PROBLEM DESCRIPTION:
Copy the entries that follow, exactly and completely.

Page-level text extractions
═══

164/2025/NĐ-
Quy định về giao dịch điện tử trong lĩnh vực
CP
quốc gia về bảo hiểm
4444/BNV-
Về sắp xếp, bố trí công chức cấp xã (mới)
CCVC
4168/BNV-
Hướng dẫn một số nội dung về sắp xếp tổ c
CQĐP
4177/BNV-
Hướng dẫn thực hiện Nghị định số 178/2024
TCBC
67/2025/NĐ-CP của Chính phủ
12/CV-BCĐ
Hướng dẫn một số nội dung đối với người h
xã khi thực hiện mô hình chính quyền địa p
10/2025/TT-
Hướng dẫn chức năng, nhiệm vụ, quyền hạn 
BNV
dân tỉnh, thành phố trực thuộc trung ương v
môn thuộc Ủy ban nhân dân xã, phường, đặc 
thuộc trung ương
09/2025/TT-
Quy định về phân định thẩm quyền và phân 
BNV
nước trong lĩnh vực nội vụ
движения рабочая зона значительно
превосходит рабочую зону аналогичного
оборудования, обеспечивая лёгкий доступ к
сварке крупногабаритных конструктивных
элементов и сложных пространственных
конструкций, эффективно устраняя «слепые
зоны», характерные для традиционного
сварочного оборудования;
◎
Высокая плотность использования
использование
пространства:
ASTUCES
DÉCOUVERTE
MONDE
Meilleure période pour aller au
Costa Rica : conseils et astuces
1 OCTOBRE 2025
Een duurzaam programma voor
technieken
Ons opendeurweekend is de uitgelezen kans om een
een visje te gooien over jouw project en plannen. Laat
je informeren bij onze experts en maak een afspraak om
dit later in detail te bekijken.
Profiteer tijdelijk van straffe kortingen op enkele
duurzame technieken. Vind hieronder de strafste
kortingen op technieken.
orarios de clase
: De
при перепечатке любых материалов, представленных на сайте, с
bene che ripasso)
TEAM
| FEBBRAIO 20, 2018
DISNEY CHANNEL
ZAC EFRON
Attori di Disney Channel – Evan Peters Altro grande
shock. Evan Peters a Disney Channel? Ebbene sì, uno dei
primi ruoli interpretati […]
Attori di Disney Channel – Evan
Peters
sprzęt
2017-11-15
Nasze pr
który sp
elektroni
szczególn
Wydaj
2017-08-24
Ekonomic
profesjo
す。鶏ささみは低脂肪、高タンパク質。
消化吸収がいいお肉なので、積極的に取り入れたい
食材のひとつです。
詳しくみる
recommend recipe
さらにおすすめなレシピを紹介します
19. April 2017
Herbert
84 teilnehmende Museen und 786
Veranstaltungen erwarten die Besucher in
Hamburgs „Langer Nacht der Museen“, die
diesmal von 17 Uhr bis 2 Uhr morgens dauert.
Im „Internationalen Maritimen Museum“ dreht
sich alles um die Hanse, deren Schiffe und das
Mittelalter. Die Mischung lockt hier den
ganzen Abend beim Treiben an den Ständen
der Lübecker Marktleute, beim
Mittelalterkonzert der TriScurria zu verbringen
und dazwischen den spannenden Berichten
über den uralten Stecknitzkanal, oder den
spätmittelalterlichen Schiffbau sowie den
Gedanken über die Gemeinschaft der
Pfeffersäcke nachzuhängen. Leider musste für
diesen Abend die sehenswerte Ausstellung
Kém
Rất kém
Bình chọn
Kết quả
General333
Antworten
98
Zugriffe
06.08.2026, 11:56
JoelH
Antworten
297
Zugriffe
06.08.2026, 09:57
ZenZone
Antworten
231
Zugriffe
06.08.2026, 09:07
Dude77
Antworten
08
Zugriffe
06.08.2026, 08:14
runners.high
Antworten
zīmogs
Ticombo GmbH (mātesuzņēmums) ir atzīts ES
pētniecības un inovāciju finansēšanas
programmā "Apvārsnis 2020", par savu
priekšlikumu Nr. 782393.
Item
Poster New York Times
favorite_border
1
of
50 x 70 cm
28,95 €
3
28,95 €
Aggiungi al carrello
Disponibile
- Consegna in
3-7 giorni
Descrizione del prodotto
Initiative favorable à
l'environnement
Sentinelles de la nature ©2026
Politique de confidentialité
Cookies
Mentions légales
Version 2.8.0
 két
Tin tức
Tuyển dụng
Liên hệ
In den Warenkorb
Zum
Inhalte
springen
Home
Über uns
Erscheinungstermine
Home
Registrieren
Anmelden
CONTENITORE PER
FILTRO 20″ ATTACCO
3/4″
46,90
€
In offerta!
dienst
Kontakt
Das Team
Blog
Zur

═══

SOLUTION:
164/2025/NĐ-
Quy định về giao dịch điện tử trong lĩnh vực
CP
quốc gia về bảo hiểm
4444/BNV-
Về sắp xếp, bố trí công chức cấp xã (mới)
CCVC
4168/BNV-
Hướng dẫn một số nội dung về sắp xếp tổ c
CQĐP
4177/BNV-
Hướng dẫn thực hiện Nghị định số 178/2024
TCBC
67/2025/NĐ-CP của Chính phủ
12/CV-BCĐ
Hướng dẫn một số nội dung đối với người h
xã khi thực hiện mô hình chính quyền địa p
10/2025/TT-
Hướng dẫn chức năng, nhiệm vụ, quyền hạn 
BNV
dân tỉnh, thành phố trực thuộc trung ương v
môn thuộc Ủy ban nhân dân xã, phường, đặc 
thuộc trung ương
09/2025/TT-
Quy định về phân định thẩm quyền và phân 
BNV
nước trong lĩnh vực nội vụ
движения рабочая зона значительно
превосходит рабочую зону аналогичного
оборудования, обеспечивая лёгкий доступ к
сварке крупногабаритных конструктивных
элементов и сложных пространственных
конструкций, эффективно устраняя «слепые
зоны», характерные для традиционного
сварочного оборудования;
◎
Высокая плотность использования
использование
пространства:
ASTUCES
DÉCOUVERTE
MONDE
Meilleure période pour aller au
Costa Rica : conseils et astuces
1 OCTOBRE 2025
Een duurzaam programma voor
technieken
Ons opendeurweekend is de uitgelezen kans om een
een visje te gooien over jouw project en plannen. Laat
je informeren bij onze experts en maak een afspraak om
dit later in detail te bekijken.
Profiteer tijdelijk van straffe kortingen op enkele
duurzame technieken. Vind hieronder de strafste
kortingen op technieken.
orarios de clase
: De
при перепечатке любых материалов, представленных на сайте, с
bene che ripasso)
TEAM
| FEBBRAIO 20, 2018
DISNEY CHANNEL
ZAC EFRON
Attori di Disney Channel – Evan Peters Altro grande
shock. Evan Peters a Disney Channel? Ebbene sì, uno dei
primi ruoli interpretati […]
Attori di Disney Channel – Evan
Peters
sprzęt
2017-11-15
Nasze pr
który sp
elektroni
szczególn
Wydaj
2017-08-24
Ekonomic
profesjo
す。鶏ささみは低脂肪、高タンパク質。
消化吸収がいいお肉なので、積極的に取り入れたい
食材のひとつです。
詳しくみる
recommend recipe
さらにおすすめなレシピを紹介します
19. April 2017
Herbert
84 teilnehmende Museen und 786
Veranstaltungen erwarten die Besucher in
Hamburgs „Langer Nacht der Museen“, die
diesmal von 17 Uhr bis 2 Uhr morgens dauert.
Im „Internationalen Maritimen Museum“ dreht
sich alles um die Hanse, deren Schiffe und das
Mittelalter. Die Mischung lockt hier den
ganzen Abend beim Treiben an den Ständen
der Lübecker Marktleute, beim
Mittelalterkonzert der TriScurria zu verbringen
und dazwischen den spannenden Berichten
über den uralten Stecknitzkanal, oder den
spätmittelalterlichen Schiffbau sowie den
Gedanken über die Gemeinschaft der
Pfeffersäcke nachzuhängen. Leider musste für
diesen Abend die sehenswerte Ausstellung
Kém
Rất kém
Bình chọn
Kết quả
General333
Antworten
98
Zugriffe
06.08.2026, 11:56
JoelH
Antworten
297
Zugriffe
06.08.2026, 09:57
ZenZone
Antworten
231
Zugriffe
06.08.2026, 09:07
Dude77
Antworten
08
Zugriffe
06.08.2026, 08:14
runners.high
Antworten
zīmogs
Ticombo GmbH (mātesuzņēmums) ir atzīts ES
pētniecības un inovāciju finansēšanas
programmā "Apvārsnis 2020", par savu
priekšlikumu Nr. 782393.
Item
Poster New York Times
favorite_border
1
of
50 x 70 cm
28,95 €
3
28,95 €
Aggiungi al carrello
Disponibile
- Consegna in
3-7 giorni
Descrizione del prodotto
Initiative favorable à
l'environnement
Sentinelles de la nature ©2026
Politique de confidentialité
Cookies
Mentions légales
Version 2.8.0
 két
Tin tức
Tuyển dụng
Liên hệ
In den Warenkorb
Zum
Inhalte
springen
Home
Über uns
Erscheinungstermine
Home
Registrieren
Anmelden
CONTENITORE PER
FILTRO 20″ ATTACCO
3/4″
46,90
€
In offerta!
dienst
Kontakt
Das Team
Blog
Zur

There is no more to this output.